André Stas, ou apprendre à laisser

André STAS, Je pen­sai donc je fus. Apho­rismes com­plets 1993–2023, Cac­tus Inébran­lable, 2023, 388 p., 24 €, ISBN : 978–2‑39049–078‑4

stas je pensai donc je fus« Le temps d’apprendre à vivre, on est mort de fatigue. » « Jadis, je dis­ais ‘Je vais mourir un jour’, main­tenant ‘un de ces jours ». Et fidèle à lui-même, entêté jusqu’à l’os, c’est ce qu’a fait André Stas, qui a rompu les amar­res le 26 avril dernier, ou si l’on préfère, s’est « défini­tive­ment occulté » (soit le 7 Palotin 150) pour ceux qui parta­gent avec lui les pré­ceptes aus­si sérieux que dérisoires du Col­lège de ‘Pat­a­physique. Avant de pren­dre le large vers le grand rien et de laiss­er désem­parés tous ses proches et ses ami/es, ce grand manip­u­la­teur des images et des mots, col­lag­iste très ten­té et prati­cien grapho­ma­ni­aque des caus­es dés­espérées, eut néan­moins le temps de sign­er un dernier bon à tir­er : celui de Je pen­sai donc je fus, une antholo­gie presque com­plète de ses apho­rismes, édités entre 1993 et 2023, et regroupés de son vivant au Cac­tus Inébran­lable.

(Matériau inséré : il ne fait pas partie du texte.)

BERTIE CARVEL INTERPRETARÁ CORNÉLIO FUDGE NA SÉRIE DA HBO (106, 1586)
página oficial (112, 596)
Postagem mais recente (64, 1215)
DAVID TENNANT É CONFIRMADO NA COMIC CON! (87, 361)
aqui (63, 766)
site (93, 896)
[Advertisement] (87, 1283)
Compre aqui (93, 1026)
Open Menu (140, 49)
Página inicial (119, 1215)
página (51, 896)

On a sou­vent per­du de vue que Stas, « homme de let­tre morte… », fut le récip­i­endaire, en 2009, du Grand prix de l’humour noir Xavier-Forneret, pour son roman (autour des Fous lit­téraires chers à André Blavier) Entre les poires et les faux mages, paru aux Édi­tions des Cen­dres. Car l’homme – dont Le Car­net a régulière­ment ren­du compte des nom­breuses pub­li­ca­tions – avait plus d’un porte-plume à son cha­peau, lui qui tou­jours s’enchantait d’imaginer de nou­velles con­traintes d’écriture oulip­i­ennes, pis­sait de rire à force de détourn­er les formes canon­iques de la poésie clas­sique – du ron­del au son­net, de la rime riche au qua­train du pau­vre –, pre­nait un plaisir pan­ta­gruélique à créer les déf­i­ni­tions les plus insol­ubles aux grilles de mots croisés, ou encore, réin­ven­tait par pure jouis­sance intel­lectuelle, façon Ray­mond Rous­sel, le livre que Georges Perec, peut-être, n’aurait jamais réus­si à écrire.

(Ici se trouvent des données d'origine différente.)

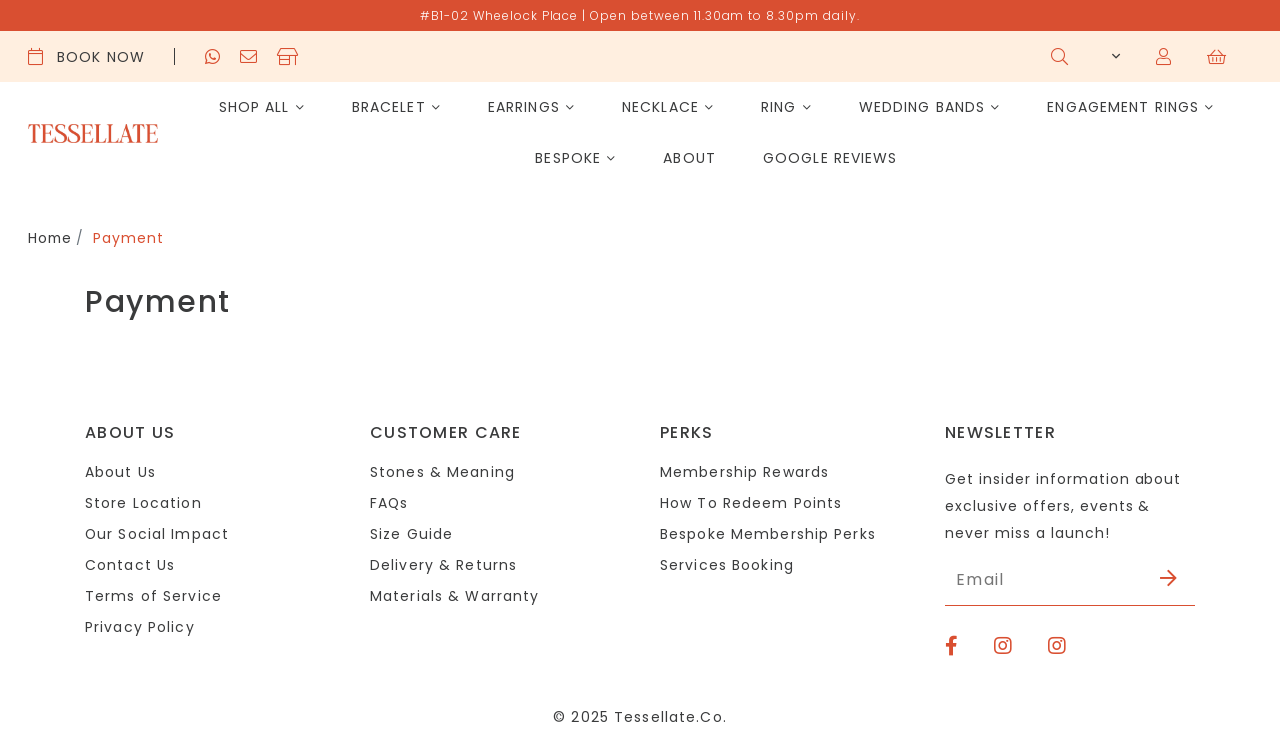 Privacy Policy (140, 627)
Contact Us (130, 565)
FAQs (389, 503)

L’aphorisme, et l’humour sou­vent noir qui en est le jus, Stas était tombé dans sa mar­mite, dès que Louis Scute­naire, l’auteur de Mes Inscrip­tions (titre en hom­mage au non moins pas­sion­nant Res­tif de la Bre­tonne) lui en eut soulevé le cou­ver­cle et mon­tré tous les appâts : sen­tences toutes sim­ples, pen­sées furtives du quo­ti­di­en le plus banal, jeux de mots tan­tôt gauch­es, tan­tôt ful­gu­rants, brèves de comp­toirs, asso­ci­a­tions automa­tiques et retourne­ments de sit­u­a­tions. Toutes ces choses aus­si qu’offre le plaisir de la (re)lecture d’autres écrivains et que Stas, dans la fil­i­a­tion régulière de Scute­naire, incor­po­rait à sa sauce, au beau milieu de ses apho­rismes à lui. Là aus­si, tout fai­sait farine au bour­rin, « cita­tions inter­pel­lantes, décou­vertes livresques, petits poèmes bis­cor­nus, blagues idiotes, vari­a­tions homo­phoniques tor­dues, con­sid­éra­tions éber­luées… etc. »

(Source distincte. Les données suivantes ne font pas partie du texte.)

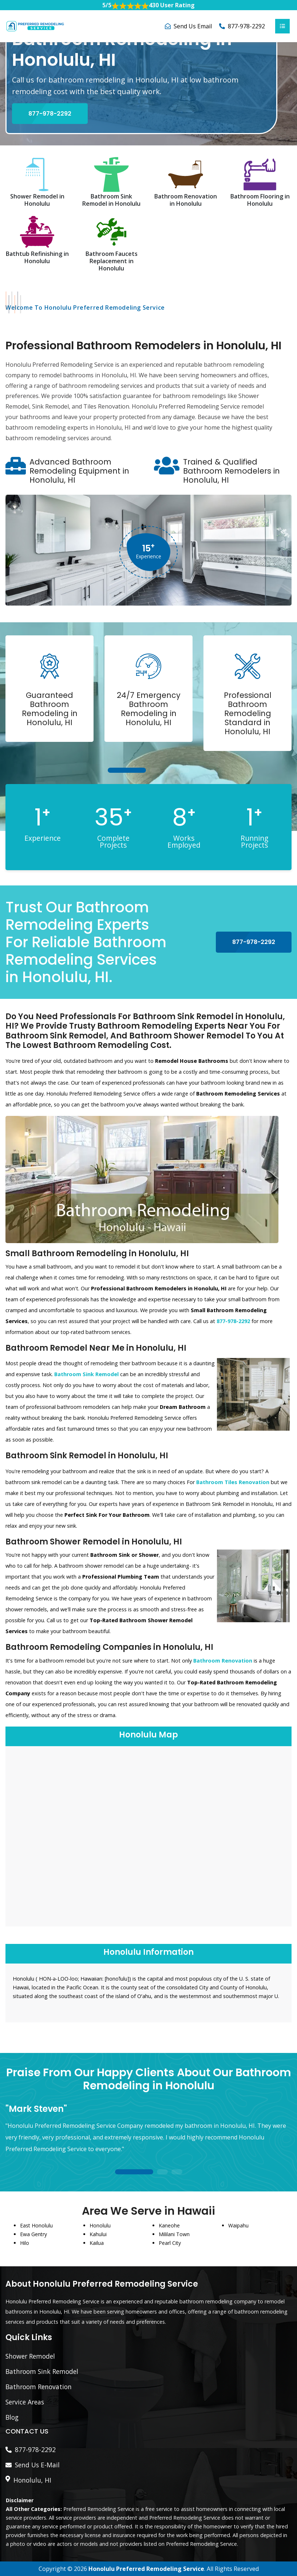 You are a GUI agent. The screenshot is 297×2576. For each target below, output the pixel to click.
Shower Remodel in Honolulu (37, 200)
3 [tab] (169, 771)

Que le dernier livre que Stas ait vu paraître de son vivant soit un ensem­ble de ses apho­rismes n’est pas dénué d’humour vert, ni de la saveur que l’on éprou­ve à dénich­er un coin de forêt où pro­lifère une myr­i­ade de morilles ou de bolets. En myco­logue devenu aver­ti (« bien meilleur que Jean-Christophe », rail­lait-il) Stas le spadassin tirait régulière­ment son cha­peau au savant sué­dois Elias Mag­nus Fries qui en dres­sa les nomen­cla­tures. Il soute­nait avec vigueur (et une mau­vaise foi joyeuse) que la sci­ence de l’aphorisme n’était rien (ou presque) à côté de la sci­ence mycologique, feignant d’oublier du coup les enseigne­ments du Col­lège de ‘Pat­a­physique. Chronologique­ment par­lant, on ne peut non plus ignor­er que Stas, roman­iste dis­tin­gué de l’Université de Liège au début des années 1970, avait rédigé un mémoire sur les apho­rismes d’Achille Chavée, per­son­nal­ité qui, comme tout écrivain sur­réal­iste n’était pas vrai­ment en odeur de sain­teté lit­téraire et poli­tique au sein des insti­tu­tions académiques d’alors.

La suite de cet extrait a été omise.